*TASK DETAILS*:
Please return the listing below word for word, minus its pictures.

*INPUT FOR THIS TASK*:
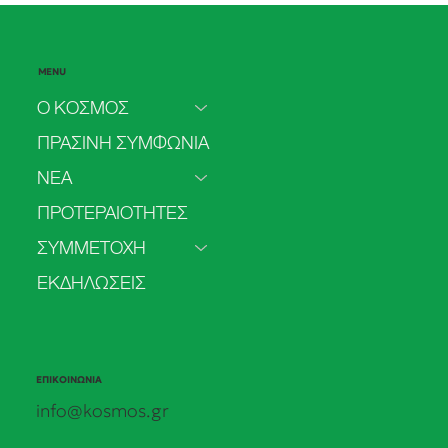
MENU
Ο ΚΟΣΜΟΣ
ΠΡΑΣΙΝΗ ΣΥΜΦΩΝΙΑ
ΝΕΑ
Το 2025 πιο πολύ ρεύμα από
ΠΡΟΤΕΡΑΙΟΤΗΤΕΣ
ανανεώσιμες παρά από άνθρακα
ΣΥΜΜΕΤΟΧΗ
ΕΚΔΗΛΩΣΕΙΣ
ΕΠΙΚΟΙΝΩΝΙΑ
info@kosmos.gr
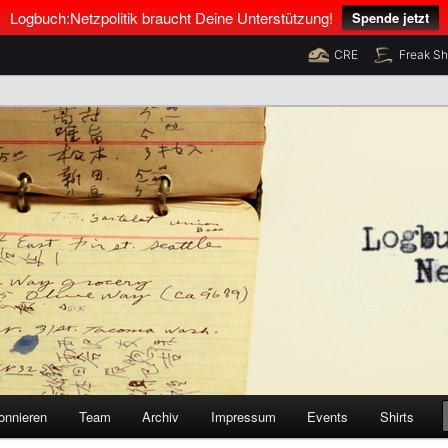
Logbuch:Netzpolitik braucht Deine Unterstützung!
Spende jetzt
CRE
Freak S
nus Neumann und Tim Pritlove
olitik
onnieren
Team
Archiv
Impressum
Events
Shirts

*WRITTEN ANSWER*:
MENU
Ο ΚΟΣΜΟΣ
ΠΡΑΣΙΝΗ ΣΥΜΦΩΝΙΑ
ΝΕΑ
Το 2025 πιο πολύ ρεύμα από
ΠΡΟΤΕΡΑΙΟΤΗΤΕΣ
ανανεώσιμες παρά από άνθρακα
ΣΥΜΜΕΤΟΧΗ
ΕΚΔΗΛΩΣΕΙΣ
ΕΠΙΚΟΙΝΩΝΙΑ
info@kosmos.gr
Logbuch:Netzpolitik braucht Deine Unterstützung!
Spende jetzt
CRE
Freak S
nus Neumann und Tim Pritlove
olitik
onnieren
Team
Archiv
Impressum
Events
Shirts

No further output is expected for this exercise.